# Items from a dataset:
BEGIN

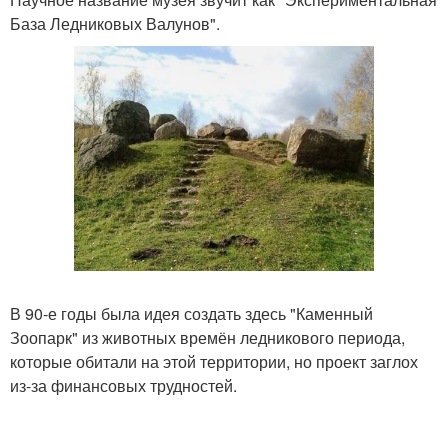
База Ледниковых Валунов".
В 90-е годы была идея создать здесь "Каменный
Зоопарк" из животных времён ледникового периода,
которые обитали на этой территории, но проект заглох
из-за финансовых трудностей.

END

# WHAT YOU HAVE TO DO:
In the copy, include every record exactly and no pictures at all.

# TASK RESULT:
База Ледниковых Валунов".
В 90-е годы была идея создать здесь "Каменный
Зоопарк" из животных времён ледникового периода,
которые обитали на этой территории, но проект заглох
из-за финансовых трудностей.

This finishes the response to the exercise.